Stored data entries:

::::::::::

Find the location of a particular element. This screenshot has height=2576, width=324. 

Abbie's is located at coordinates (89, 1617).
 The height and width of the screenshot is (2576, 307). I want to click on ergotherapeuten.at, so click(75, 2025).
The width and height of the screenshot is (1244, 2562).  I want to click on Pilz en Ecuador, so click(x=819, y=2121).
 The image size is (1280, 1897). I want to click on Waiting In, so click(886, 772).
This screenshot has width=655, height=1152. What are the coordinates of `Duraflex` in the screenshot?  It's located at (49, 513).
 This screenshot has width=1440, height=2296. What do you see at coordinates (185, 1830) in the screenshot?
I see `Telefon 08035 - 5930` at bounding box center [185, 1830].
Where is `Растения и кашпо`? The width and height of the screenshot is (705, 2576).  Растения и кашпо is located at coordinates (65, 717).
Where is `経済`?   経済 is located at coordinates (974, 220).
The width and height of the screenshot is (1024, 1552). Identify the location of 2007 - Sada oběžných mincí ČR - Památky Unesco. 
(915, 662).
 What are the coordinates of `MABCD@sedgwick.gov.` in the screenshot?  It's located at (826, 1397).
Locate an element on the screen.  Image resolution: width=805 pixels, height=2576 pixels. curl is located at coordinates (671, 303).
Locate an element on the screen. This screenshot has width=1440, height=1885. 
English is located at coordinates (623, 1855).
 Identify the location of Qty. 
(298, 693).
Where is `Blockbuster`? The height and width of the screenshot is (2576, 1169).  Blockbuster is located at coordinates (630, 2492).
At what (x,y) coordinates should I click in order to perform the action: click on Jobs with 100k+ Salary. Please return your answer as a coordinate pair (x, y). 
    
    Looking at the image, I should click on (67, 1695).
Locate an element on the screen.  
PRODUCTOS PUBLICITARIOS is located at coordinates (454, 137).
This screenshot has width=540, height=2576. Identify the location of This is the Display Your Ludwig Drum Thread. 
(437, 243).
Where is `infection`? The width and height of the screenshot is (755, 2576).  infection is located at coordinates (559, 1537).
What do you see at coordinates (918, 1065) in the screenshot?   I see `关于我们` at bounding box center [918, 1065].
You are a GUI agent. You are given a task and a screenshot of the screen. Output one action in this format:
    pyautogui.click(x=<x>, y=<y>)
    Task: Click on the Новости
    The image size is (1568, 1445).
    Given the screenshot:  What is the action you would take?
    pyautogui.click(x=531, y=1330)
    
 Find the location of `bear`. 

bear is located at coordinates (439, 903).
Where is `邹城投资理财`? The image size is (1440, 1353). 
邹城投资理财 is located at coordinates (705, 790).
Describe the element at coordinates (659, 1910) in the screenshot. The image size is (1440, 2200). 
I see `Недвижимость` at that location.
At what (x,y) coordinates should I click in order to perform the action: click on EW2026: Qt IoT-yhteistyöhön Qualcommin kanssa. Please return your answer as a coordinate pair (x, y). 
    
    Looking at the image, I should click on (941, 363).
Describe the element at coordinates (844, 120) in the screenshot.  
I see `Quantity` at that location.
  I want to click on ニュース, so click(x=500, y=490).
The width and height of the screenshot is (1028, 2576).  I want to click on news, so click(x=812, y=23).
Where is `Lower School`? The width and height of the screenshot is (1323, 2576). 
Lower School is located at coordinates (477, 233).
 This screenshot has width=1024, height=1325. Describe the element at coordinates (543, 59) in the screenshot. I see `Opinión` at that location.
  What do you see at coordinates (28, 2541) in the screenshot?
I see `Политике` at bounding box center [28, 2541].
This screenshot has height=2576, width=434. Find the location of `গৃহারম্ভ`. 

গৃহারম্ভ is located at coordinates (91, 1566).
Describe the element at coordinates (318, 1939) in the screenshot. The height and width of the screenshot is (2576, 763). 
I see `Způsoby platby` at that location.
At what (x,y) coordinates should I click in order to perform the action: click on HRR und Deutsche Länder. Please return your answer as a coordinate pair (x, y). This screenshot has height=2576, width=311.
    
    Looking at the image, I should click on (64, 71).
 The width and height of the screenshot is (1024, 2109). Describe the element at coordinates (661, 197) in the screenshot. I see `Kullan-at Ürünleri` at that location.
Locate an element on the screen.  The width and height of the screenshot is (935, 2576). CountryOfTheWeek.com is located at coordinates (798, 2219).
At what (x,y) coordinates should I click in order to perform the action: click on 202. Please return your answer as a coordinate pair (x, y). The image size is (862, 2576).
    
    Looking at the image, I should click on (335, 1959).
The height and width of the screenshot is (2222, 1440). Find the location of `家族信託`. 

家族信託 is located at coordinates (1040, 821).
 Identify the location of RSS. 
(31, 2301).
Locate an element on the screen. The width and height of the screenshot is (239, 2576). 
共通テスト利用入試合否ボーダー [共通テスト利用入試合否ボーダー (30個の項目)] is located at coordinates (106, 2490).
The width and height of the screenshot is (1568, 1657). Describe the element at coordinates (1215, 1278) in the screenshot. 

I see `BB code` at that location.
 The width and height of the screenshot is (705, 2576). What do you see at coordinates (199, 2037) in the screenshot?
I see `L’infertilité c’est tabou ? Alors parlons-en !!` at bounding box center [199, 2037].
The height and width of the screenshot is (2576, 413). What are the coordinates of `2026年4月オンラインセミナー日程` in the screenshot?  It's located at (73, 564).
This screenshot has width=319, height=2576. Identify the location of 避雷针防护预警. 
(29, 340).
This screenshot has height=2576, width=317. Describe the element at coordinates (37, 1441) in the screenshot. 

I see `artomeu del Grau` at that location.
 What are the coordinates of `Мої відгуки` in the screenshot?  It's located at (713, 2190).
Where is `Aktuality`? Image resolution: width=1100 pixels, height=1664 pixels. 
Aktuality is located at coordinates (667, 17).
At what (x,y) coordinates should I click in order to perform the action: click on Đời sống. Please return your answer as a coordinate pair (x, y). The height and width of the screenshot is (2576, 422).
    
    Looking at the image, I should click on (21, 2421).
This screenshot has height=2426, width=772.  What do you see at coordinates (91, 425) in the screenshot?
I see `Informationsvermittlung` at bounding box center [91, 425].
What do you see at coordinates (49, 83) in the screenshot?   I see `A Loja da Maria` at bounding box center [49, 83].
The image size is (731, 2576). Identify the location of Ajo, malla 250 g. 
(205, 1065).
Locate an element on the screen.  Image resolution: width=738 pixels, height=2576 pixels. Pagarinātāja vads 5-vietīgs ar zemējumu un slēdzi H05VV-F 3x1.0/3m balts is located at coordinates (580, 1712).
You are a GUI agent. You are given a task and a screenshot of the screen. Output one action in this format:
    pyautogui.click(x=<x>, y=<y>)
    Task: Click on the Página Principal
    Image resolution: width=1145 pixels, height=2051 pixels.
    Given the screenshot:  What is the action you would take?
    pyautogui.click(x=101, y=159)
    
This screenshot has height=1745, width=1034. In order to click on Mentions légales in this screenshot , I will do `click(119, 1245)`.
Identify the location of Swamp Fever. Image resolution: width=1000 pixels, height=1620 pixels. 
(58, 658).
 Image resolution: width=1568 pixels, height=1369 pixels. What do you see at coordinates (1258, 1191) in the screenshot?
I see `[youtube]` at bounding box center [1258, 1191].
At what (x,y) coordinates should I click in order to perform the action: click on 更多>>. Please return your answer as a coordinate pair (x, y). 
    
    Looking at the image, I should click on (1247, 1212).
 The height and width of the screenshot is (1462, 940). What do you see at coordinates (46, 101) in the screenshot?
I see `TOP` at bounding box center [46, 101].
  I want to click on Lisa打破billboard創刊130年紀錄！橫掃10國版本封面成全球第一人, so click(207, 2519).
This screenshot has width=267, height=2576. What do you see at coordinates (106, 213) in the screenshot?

::::::::::

• _What to produce_
Print every record above exactly as written.

• _Result for this task_
Find the location of a particular element. This screenshot has height=2576, width=324. 

Abbie's is located at coordinates (89, 1617).
 The height and width of the screenshot is (2576, 307). I want to click on ergotherapeuten.at, so click(75, 2025).
The width and height of the screenshot is (1244, 2562).  I want to click on Pilz en Ecuador, so click(x=819, y=2121).
 The image size is (1280, 1897). I want to click on Waiting In, so click(886, 772).
This screenshot has width=655, height=1152. What are the coordinates of `Duraflex` in the screenshot?  It's located at (49, 513).
 This screenshot has width=1440, height=2296. What do you see at coordinates (185, 1830) in the screenshot?
I see `Telefon 08035 - 5930` at bounding box center [185, 1830].
Where is `Растения и кашпо`? The width and height of the screenshot is (705, 2576).  Растения и кашпо is located at coordinates (65, 717).
Where is `経済`?   経済 is located at coordinates (974, 220).
The width and height of the screenshot is (1024, 1552). Identify the location of 2007 - Sada oběžných mincí ČR - Památky Unesco. 
(915, 662).
 What are the coordinates of `MABCD@sedgwick.gov.` in the screenshot?  It's located at (826, 1397).
Locate an element on the screen.  Image resolution: width=805 pixels, height=2576 pixels. curl is located at coordinates (671, 303).
Locate an element on the screen. This screenshot has width=1440, height=1885. 
English is located at coordinates (623, 1855).
 Identify the location of Qty. 
(298, 693).
Where is `Blockbuster`? The height and width of the screenshot is (2576, 1169).  Blockbuster is located at coordinates (630, 2492).
At what (x,y) coordinates should I click in order to perform the action: click on Jobs with 100k+ Salary. Please return your answer as a coordinate pair (x, y). 
    
    Looking at the image, I should click on (67, 1695).
Locate an element on the screen.  
PRODUCTOS PUBLICITARIOS is located at coordinates (454, 137).
This screenshot has width=540, height=2576. Identify the location of This is the Display Your Ludwig Drum Thread. 
(437, 243).
Where is `infection`? The width and height of the screenshot is (755, 2576).  infection is located at coordinates (559, 1537).
What do you see at coordinates (918, 1065) in the screenshot?   I see `关于我们` at bounding box center [918, 1065].
You are a GUI agent. You are given a task and a screenshot of the screen. Output one action in this format:
    pyautogui.click(x=<x>, y=<y>)
    Task: Click on the Новости
    The image size is (1568, 1445).
    Given the screenshot:  What is the action you would take?
    pyautogui.click(x=531, y=1330)
    
 Find the location of `bear`. 

bear is located at coordinates (439, 903).
Where is `邹城投资理财`? The image size is (1440, 1353). 
邹城投资理财 is located at coordinates (705, 790).
Describe the element at coordinates (659, 1910) in the screenshot. The image size is (1440, 2200). 
I see `Недвижимость` at that location.
At what (x,y) coordinates should I click in order to perform the action: click on EW2026: Qt IoT-yhteistyöhön Qualcommin kanssa. Please return your answer as a coordinate pair (x, y). 
    
    Looking at the image, I should click on (941, 363).
Describe the element at coordinates (844, 120) in the screenshot.  
I see `Quantity` at that location.
  I want to click on ニュース, so click(x=500, y=490).
The width and height of the screenshot is (1028, 2576).  I want to click on news, so click(x=812, y=23).
Where is `Lower School`? The width and height of the screenshot is (1323, 2576). 
Lower School is located at coordinates (477, 233).
 This screenshot has width=1024, height=1325. Describe the element at coordinates (543, 59) in the screenshot. I see `Opinión` at that location.
  What do you see at coordinates (28, 2541) in the screenshot?
I see `Политике` at bounding box center [28, 2541].
This screenshot has height=2576, width=434. Find the location of `গৃহারম্ভ`. 

গৃহারম্ভ is located at coordinates (91, 1566).
Describe the element at coordinates (318, 1939) in the screenshot. The height and width of the screenshot is (2576, 763). 
I see `Způsoby platby` at that location.
At what (x,y) coordinates should I click in order to perform the action: click on HRR und Deutsche Länder. Please return your answer as a coordinate pair (x, y). This screenshot has height=2576, width=311.
    
    Looking at the image, I should click on (64, 71).
 The width and height of the screenshot is (1024, 2109). Describe the element at coordinates (661, 197) in the screenshot. I see `Kullan-at Ürünleri` at that location.
Locate an element on the screen.  The width and height of the screenshot is (935, 2576). CountryOfTheWeek.com is located at coordinates (798, 2219).
At what (x,y) coordinates should I click in order to perform the action: click on 202. Please return your answer as a coordinate pair (x, y). The image size is (862, 2576).
    
    Looking at the image, I should click on (335, 1959).
The height and width of the screenshot is (2222, 1440). Find the location of `家族信託`. 

家族信託 is located at coordinates (1040, 821).
 Identify the location of RSS. 
(31, 2301).
Locate an element on the screen. The width and height of the screenshot is (239, 2576). 
共通テスト利用入試合否ボーダー [共通テスト利用入試合否ボーダー (30個の項目)] is located at coordinates (106, 2490).
The width and height of the screenshot is (1568, 1657). Describe the element at coordinates (1215, 1278) in the screenshot. 

I see `BB code` at that location.
 The width and height of the screenshot is (705, 2576). What do you see at coordinates (199, 2037) in the screenshot?
I see `L’infertilité c’est tabou ? Alors parlons-en !!` at bounding box center [199, 2037].
The height and width of the screenshot is (2576, 413). What are the coordinates of `2026年4月オンラインセミナー日程` in the screenshot?  It's located at (73, 564).
This screenshot has width=319, height=2576. Identify the location of 避雷针防护预警. 
(29, 340).
This screenshot has height=2576, width=317. Describe the element at coordinates (37, 1441) in the screenshot. 

I see `artomeu del Grau` at that location.
 What are the coordinates of `Мої відгуки` in the screenshot?  It's located at (713, 2190).
Where is `Aktuality`? Image resolution: width=1100 pixels, height=1664 pixels. 
Aktuality is located at coordinates (667, 17).
At what (x,y) coordinates should I click in order to perform the action: click on Đời sống. Please return your answer as a coordinate pair (x, y). The height and width of the screenshot is (2576, 422).
    
    Looking at the image, I should click on (21, 2421).
This screenshot has height=2426, width=772.  What do you see at coordinates (91, 425) in the screenshot?
I see `Informationsvermittlung` at bounding box center [91, 425].
What do you see at coordinates (49, 83) in the screenshot?   I see `A Loja da Maria` at bounding box center [49, 83].
The image size is (731, 2576). Identify the location of Ajo, malla 250 g. 
(205, 1065).
Locate an element on the screen.  Image resolution: width=738 pixels, height=2576 pixels. Pagarinātāja vads 5-vietīgs ar zemējumu un slēdzi H05VV-F 3x1.0/3m balts is located at coordinates (580, 1712).
You are a GUI agent. You are given a task and a screenshot of the screen. Output one action in this format:
    pyautogui.click(x=<x>, y=<y>)
    Task: Click on the Página Principal
    Image resolution: width=1145 pixels, height=2051 pixels.
    Given the screenshot:  What is the action you would take?
    pyautogui.click(x=101, y=159)
    
This screenshot has height=1745, width=1034. In order to click on Mentions légales in this screenshot , I will do `click(119, 1245)`.
Identify the location of Swamp Fever. Image resolution: width=1000 pixels, height=1620 pixels. 
(58, 658).
 Image resolution: width=1568 pixels, height=1369 pixels. What do you see at coordinates (1258, 1191) in the screenshot?
I see `[youtube]` at bounding box center [1258, 1191].
At what (x,y) coordinates should I click in order to perform the action: click on 更多>>. Please return your answer as a coordinate pair (x, y). 
    
    Looking at the image, I should click on (1247, 1212).
 The height and width of the screenshot is (1462, 940). What do you see at coordinates (46, 101) in the screenshot?
I see `TOP` at bounding box center [46, 101].
  I want to click on Lisa打破billboard創刊130年紀錄！橫掃10國版本封面成全球第一人, so click(207, 2519).
This screenshot has width=267, height=2576. What do you see at coordinates (106, 213) in the screenshot?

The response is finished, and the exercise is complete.